Key challenges for AI systems
ARC-AGI-2 exposes specific reasoning deficiencies in current AI systems:
- Symbolic interpretation: AI struggles to assign semantic meaning to symbols beyond visual patterns
- Compositional reasoning: Systems fail when multiple rules must be applied simultaneously
- Contextual rule application: AI has difficulty applying rules differently based on context
The benchmark consists of visual puzzle tasks where systems must identify patterns and generate correct answer grids. Every task in ARC-AGI-2 was solved by at least two humans in two attempts or less, matching the evaluation criteria for AI systems.
Measuring efficiency alongside capability
A significant innovation in ARC-AGI-2 is its emphasis on efficiency. The benchmark now explicitly tracks the cost of solving tasks, recognizing that intelligence isn’t just about problem-solving capability but also resource utilization.

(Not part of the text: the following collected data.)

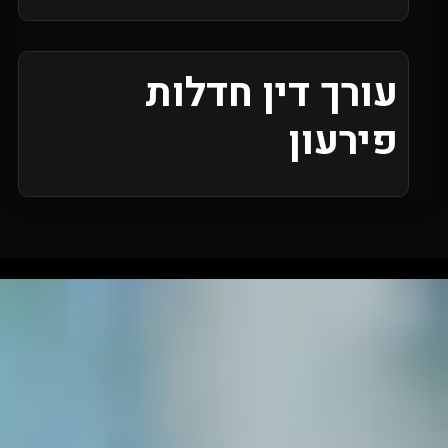
עורך דין חדלות
פירעון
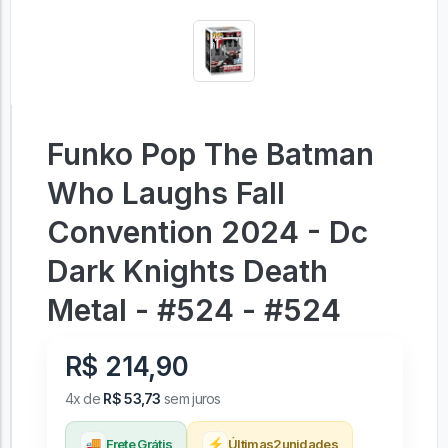
Funko Pop The Batman
Who Laughs Fall
Convention 2024 - Dc
Dark Knights Death
Metal - #524 - #524
R$ 214,90
4x de
R$ 53,73
sem juros
🚚
⚡
Frete Grátis
Últimas
2
unidades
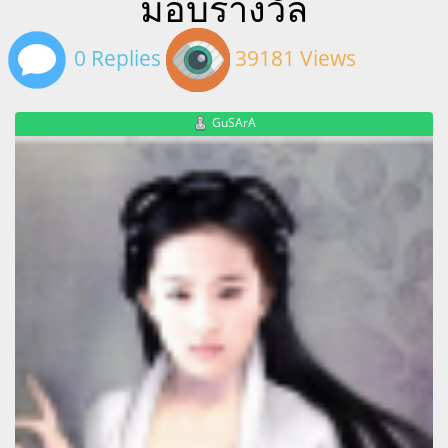
มอบรางวัล
0 Replies
39181 Views
GuSArA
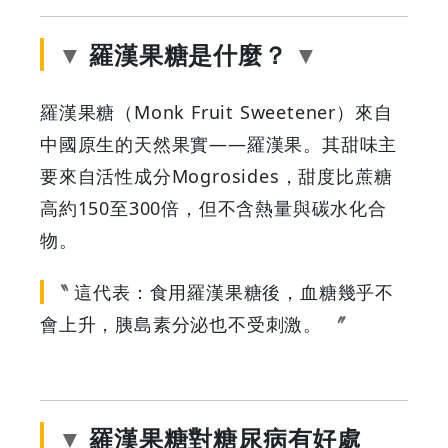
示
羅漢果糖是什麼？
壞
羅漢果糖（Monk Fruit Sweetener）來自
處、
中國原生的天然果實——羅漢果。其甜味主
副
要來自活性成分Mogrosides，甜度比蔗糖
高約150至300倍，但不含熱量與碳水化合
作
物。
用
這代表：食用羅漢果糖後，血糖幾乎不
與
會上升，胰島素分泌也不受刺激。
胰
島
羅漢果糖對糖尿病有好處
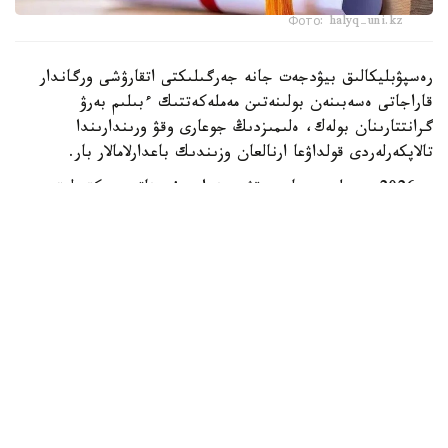
Фото: halyq-uni.kz
رەسپۋبليكالىق بيۋدجەت جانە جەرگىلىكتى اتقارۋشى ورگاندار
قاراجاتى ەسەبىنەن بولىنەتىن مەملەكەتتىك ءبىلىم بەرۋ
گرانتتارىنان بولەك، ەلىمىزدىڭ جوعارى وقۋ ورىندارىندا
تالاپكەرلەردى قولداۋعا ارنالعان وزىندىك باعدارلامالار بار.
- 2026 -جىلى جوعارى وقۋ ورىندارى ۇسىناتىن رەكتورلىق،
ۋنيۆەرسيتەتتىك جانە ىشكى ءبىلىم بەرۋ گرانتتارىنىڭ جالپى
سانى ەكى مىڭنان اسادى. گرانتتاردى بەرۋ تالاپتارىن ءار
ۋنيۆەرسيتەت دەربەس بەلگىلەيدى. ىرىكتەۋ كەزىندە ۇلتتىق
ءبىرىڭعاي تەستىلەۋ ناتيجەلەرى، اكادەميالىق جەتىستىكتەر،
«التىن بەلگى» يەگەرى بولۋى، وليمپيادالار مەن عىلىمي،
شىعارماشىلىق جانە سپورتتىق جارىستارداعى ناتيجەلەر،
سونداي-اق تالاپكەردىڭ الەۋمەتتىك جاعدايى ەسكەرىلەدى، -
دەلىنگەن مينيسترلىك مالىمەتىندە.
ەڭ ءىرى باعدارلامالاردىڭ ءبىرى قوجا احمەت ياساۋي اتىنداعى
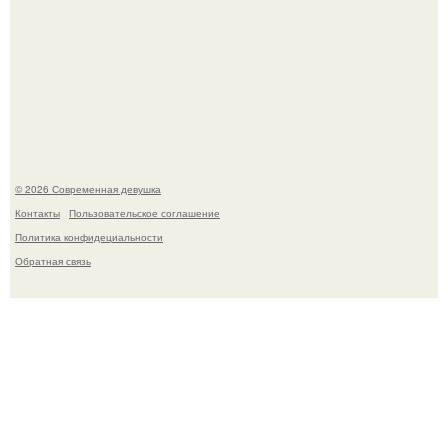
По словам эксперта воз, у мужчин с образованной и
мудрой супругой вероятность скоропостижной смерти
якобы на 46% ниже.
© 2026 Современная девушка
Контакты
Пользовательское соглашение
Политика конфидециальности
Обратная связь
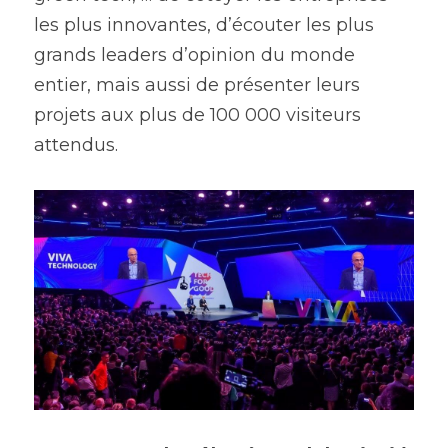
les plus innovantes, d’écouter les plus 
grands leaders d’opinion du monde 
entier, mais aussi de présenter leurs 
projets aux plus de 100 000 visiteurs 
attendus.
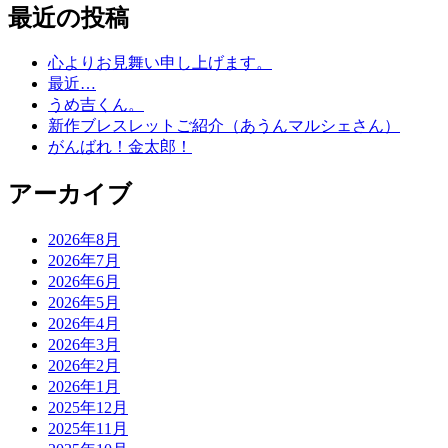
最近の投稿
心よりお見舞い申し上げます。
最近…
うめ吉くん。
新作ブレスレットご紹介（あうんマルシェさん）
がんばれ！金太郎！
アーカイブ
2026年8月
2026年7月
2026年6月
2026年5月
2026年4月
2026年3月
2026年2月
2026年1月
2025年12月
2025年11月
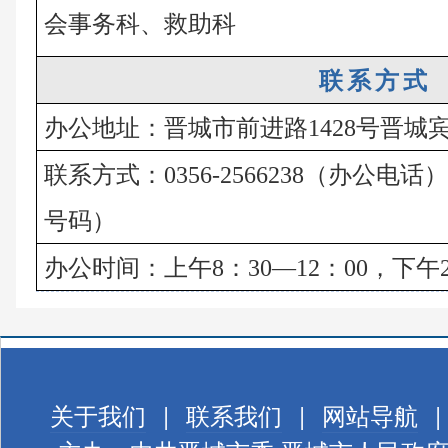
会事务科、救助科
联系方式
办公地址：晋城市前进路1428号晋城
联系方式：0356-2566238（办公电话）、
号码）
办公时间：上午8：30—12：00，下午2
关于我们
|
联系我们
|
网站导航
|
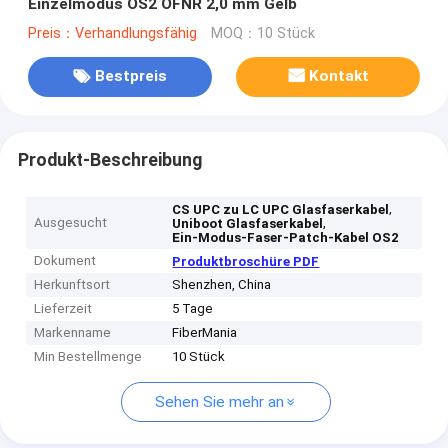
Einzelmodus OS2 OFNR 2,0 mm Gelb
Preis：Verhandlungsfähig
MOQ：10 Stück
Bestpreis
Kontakt
Produkt-Beschreibung
,
CS UPC zu LC UPC Glasfaserkabel
Ausgesucht
,
Uniboot Glasfaserkabel
Ein-Modus-Faser-Patch-Kabel OS2
Dokument
Produktbroschüre PDF
Herkunftsort
Shenzhen, China
Lieferzeit
5 Tage
Markenname
FiberMania
Min Bestellmenge
10 Stück
Sehen Sie mehr an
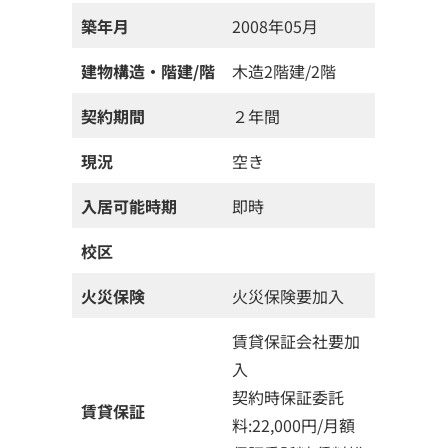
築年月
2008年05月
建物構造・階建/階
木造2階建/2階
契約期間
２年間
現況
空き
入居可能時期
即時
校区
火災保険
火災保険要加入
賃貸保証会社要加
入
契約時保証委託
賃貸保証
料:22,000円/月額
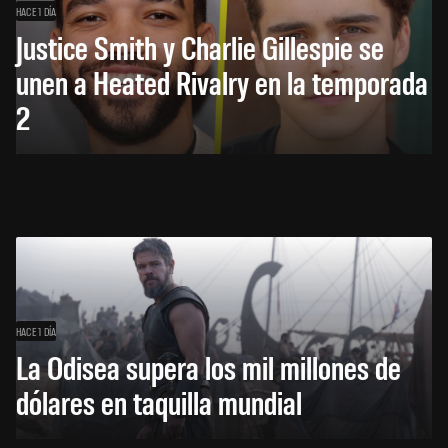
HACE 1 DÍA
Justice Smith y Charlie Gillespie se
unen a Heated Rivalry en la temporada
2
HACE 1 DÍA
La Odisea supera los mil millones de
dólares en taquilla mundial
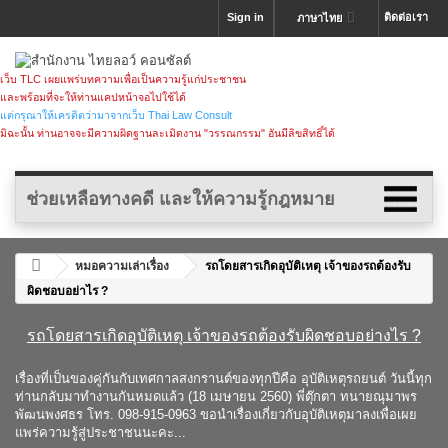
Sign in
ติดต่อเรา
ภาษาไทย
เว็บ TLC เผยแพร่บทความเพื่อเป็นความรู้แก่ประชาชน
และพร้อมที่จะให้ท่านแคปหน้าจอไปใช้ได้
แต่กรุณาให้เครดิตว่ามาจากเว็บ Thai Law Consult
มิฉะนั้น ท่านอาจจะมีความผิดฐานละเมิดงาน "วรรณกรรม" อันมีลิขสิทธิ์ได้
ช่วยเหลือทางคดี และให้ความรู้กฎหมาย
หมอความเล่าเรื่อง
รถโดยสารเกิดอุบัติเหตุ เจ้าของรถต้องรับ
ผิดชอบอย่าไร ?
รถโดยสารเกิดอุบัติเหตุ เจ้าของรถต้องรับผิดชอบอย่างไร ?
เรื่องที่เป็นของคู่กันกับเทศกาลสงกรานต์ของทุกปีคือ อุบัติเหตุรถยนต์ วันนี้ทุก
ท่านกลับมาทำงานกันหมดแล้ว (18 เมษายน 2560) พี่ตุ๊กตา ทนายณุมาพร
พัฒนพงศธร โทร. 098-915-0963 ขอนำเรื่องเกี่ยวกับอุบัติเหตุมาลงเพื่อเผย
แพร่ความรู้สู่ประชาชนนะคะ...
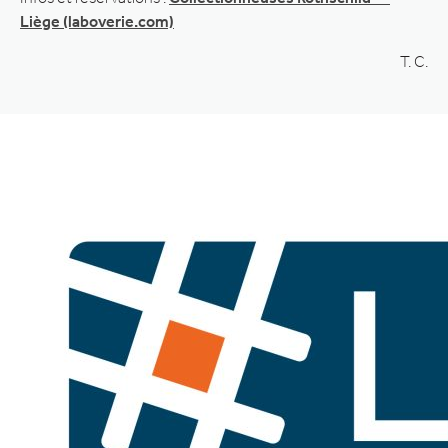
Liège (laboverie.com)
T. C.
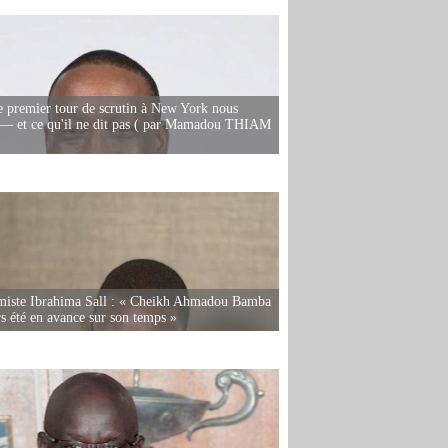
e premier tour de scrutin à New York nous
— et ce qu'il ne dit pas ( par Mamadou THIAM
miste Ibrahima Sall : « Cheikh Ahmadou Bamba
rs été en avance sur son temps »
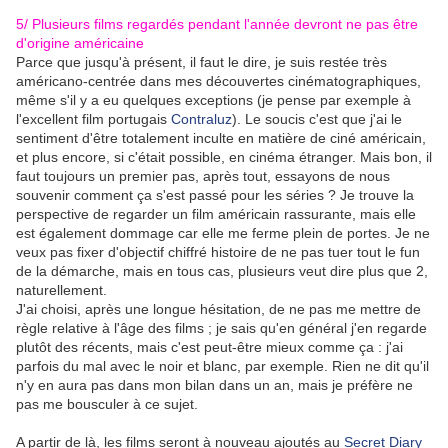
5/ Plusieurs films regardés pendant l'année devront ne pas être
d'origine américaine
Parce que jusqu'à présent, il faut le dire, je suis restée très
américano-centrée dans mes découvertes cinématographiques,
même s'il y a eu quelques exceptions (je pense par exemple à
l'excellent film portugais
Contraluz
). Le soucis c'est que j'ai le
sentiment d'être totalement inculte en matière de ciné américain,
et plus encore, si c'était possible, en cinéma étranger. Mais bon, il
faut toujours un premier pas, après tout, essayons de nous
souvenir comment ça s'est passé pour les séries ? Je trouve la
perspective de regarder un film américain rassurante, mais elle
est également dommage car elle me ferme plein de portes. Je ne
veux pas fixer d'objectif chiffré histoire de ne pas tuer tout le fun
de la démarche, mais en tous cas, plusieurs veut dire plus que 2,
naturellement.
J'ai choisi, après une longue hésitation, de ne pas me mettre de
règle relative à l'âge des films ; je sais qu'en général j'en regarde
plutôt des récents, mais c'est peut-être mieux comme ça : j'ai
parfois du mal avec le noir et blanc, par exemple. Rien ne dit qu'il
n'y en aura pas dans mon bilan dans un an, mais je préfère ne
pas me bousculer à ce sujet.
A partir de là, les films seront à nouveau ajoutés au
Secret Diary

“Intelligence is not solely defined by the ability to solve problems or achieve high scores,” writes Arc Prize Foundation co-founder Greg Kamradt. “The efficiency with which those capabilities are acquired and deployed is a crucial, defining component.”
This efficiency metric highlights another gap: human solvers cost approximately $17 per task, while the o3-low model costs around $200 per task while achieving far lower accuracy.
Competition and prizes
Alongside the new benchmark, the Arc Prize Foundation has announced the ARC Prize 2025 competition with $1 million in prizes. The competition challenges developers to reach 85% accuracy on ARC-AGI-2 while spending only $0.42 per task. The contest runs from March 26 through November 3, 2025.
The foundation’s approach reflects a growing industry consensus that new, unsaturated benchmarks are needed to measure AI progress toward general intelligence. By designing tasks that are easy for humans but difficult for AI, ARC-AGI aims to identify the specific capabilities that separate human-level general intelligence from even the most advanced AI systems available today.